Ma Réflexion Face À Une France Qui Se Coupe D’elle-Même
Depuis plusieurs mois, une inquiétude sourde s’installe en moi. Une inquiétude nourrie par des constats que je fais, au quotidien, dans mes interactions avec ce qu’il reste du service public. Je suis de celles qui prennent un rendez-vous à l’hôpital des semaines à l’avance, de celles qui attendent que le RASED se débloque pour accompagner un enfant en difficulté, de celles qui ont vu une proche quitter l’Éducation nationale, usée jusqu’à l’os.

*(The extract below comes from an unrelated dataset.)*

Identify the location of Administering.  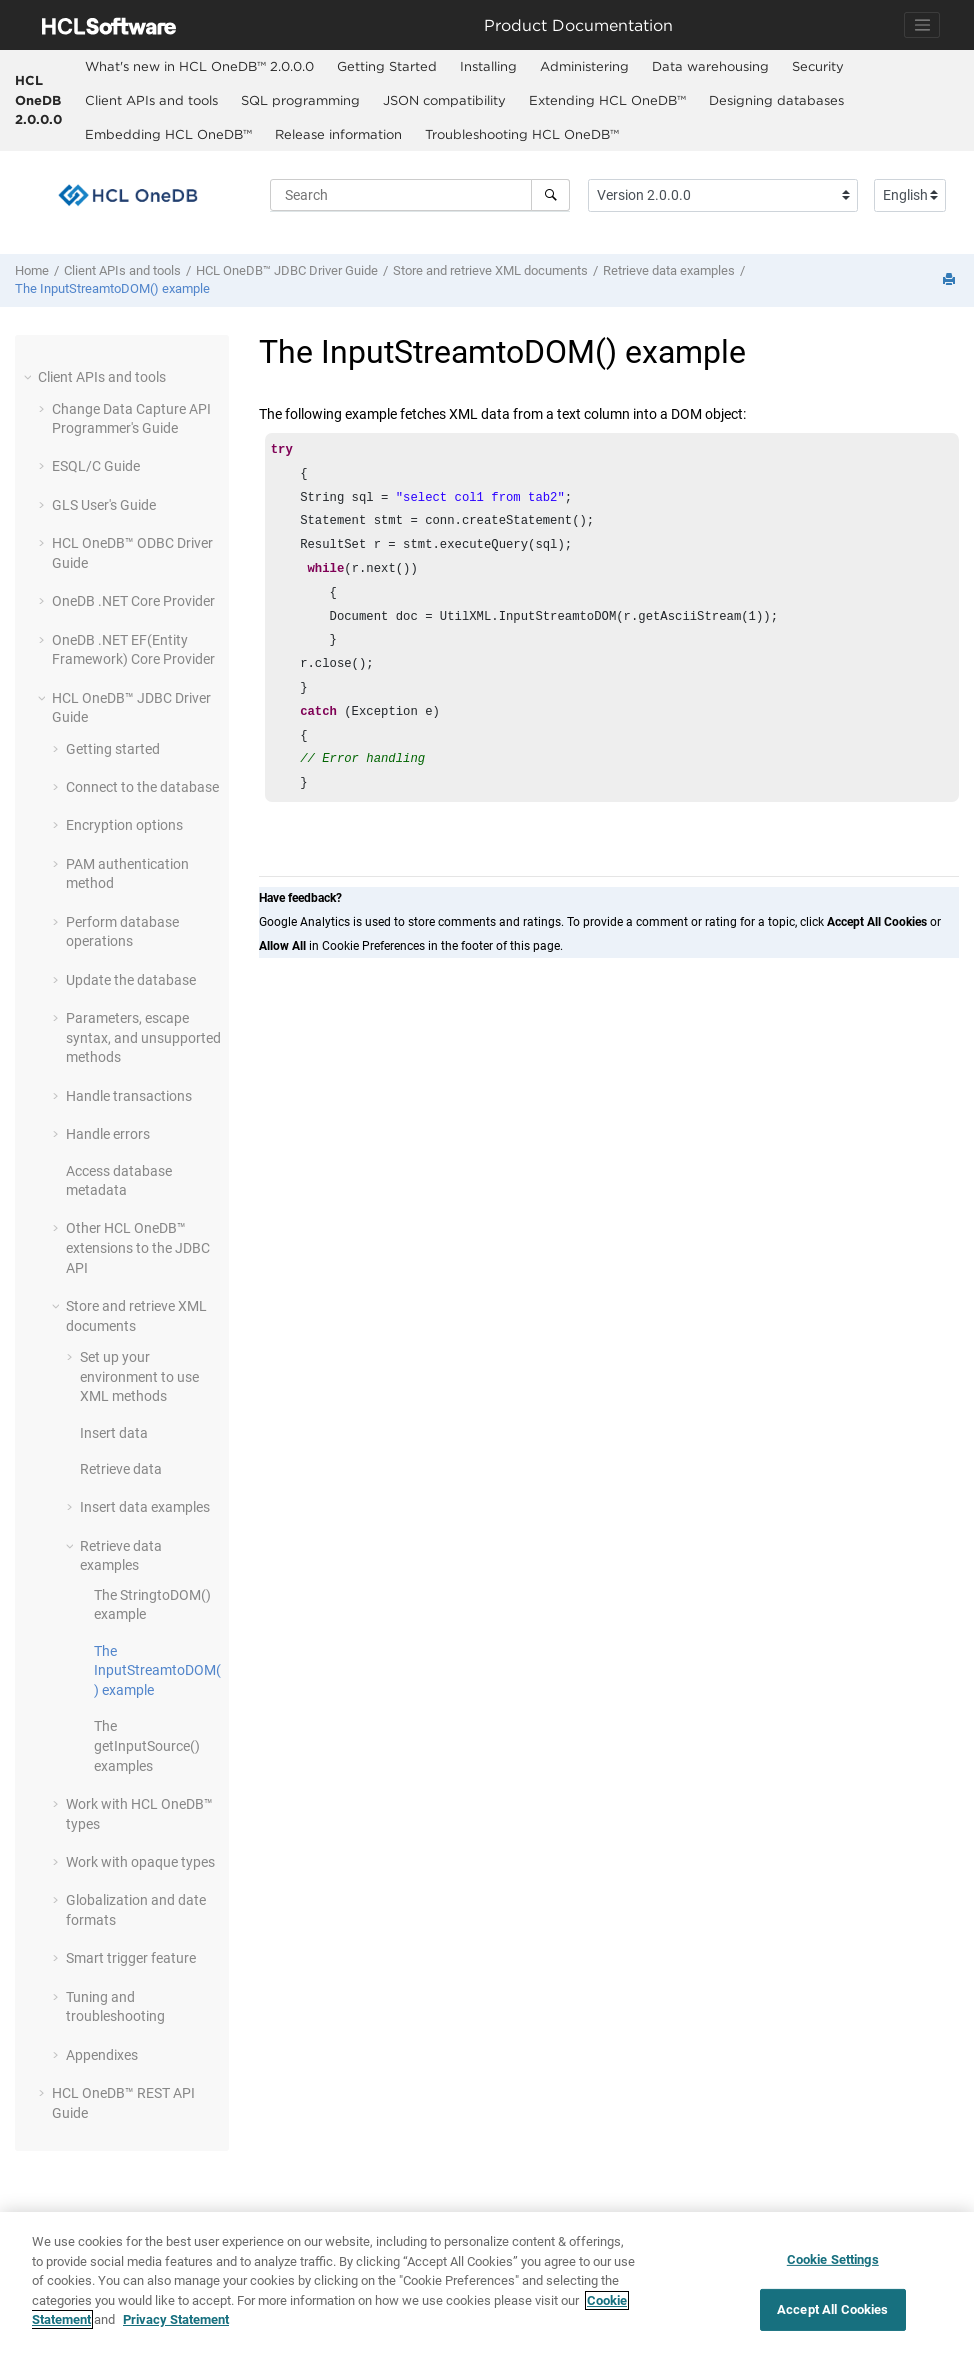 (584, 66).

Je ne suis pas fonctionnaire. Mais je suis citoyenne, proche de gens qui le sont. J’ai grandi avec l’idée que l’État nous tenait la main dans les moments clés. Aujourd’hui, je regarde cette main se refermer. Ce sentiment s’est intensifié à la lecture d’un article publié sur Rapports de Force, qui dénonce une vaste opération de « ménage » dans la fonction publique. Un mot doux pour une opération brutale. Et alors que la mobilisation prévue pour le 13 mai 2025 approche, j’éprouve le besoin de poser des mots sur ce que je ressens. Pas pour juger. Pour raconter. Pour relier.
Une Réforme Qui Parle D’efficacité Mais Crée Du Vide
Ce que révèle l’article de Rapports de Force, c’est une stratégie administrative habillée de promesses : simplification, rationalisation, modernisation. Derrière ces mots, la réalité est moins reluisante : 15 milliards d’économies visés d’ici 2027, la suppression de plusieurs milliers de postes, la fusion d’agences publiques, et une pression accrue sur les agent·e·s restants. Le tout dans une logique de redéploiement qui ressemble plus à un effacement qu’à une restructuration.
Je n’ai pas besoin de lire des rapports pour en percevoir les effets. Je les vis déjà. Il y a quelques mois, le centre des impôts de ma commune a fermé. Pour une demande urgente, j’ai dû appeler un numéro surtaxé qui me renvoyait inlassablement vers un formulaire en ligne. Un formulaire qui ne répondait pas à ma question. J’ai raccroché avec un sentiment amer : j’étais devenue une ligne de code parmi d’autres.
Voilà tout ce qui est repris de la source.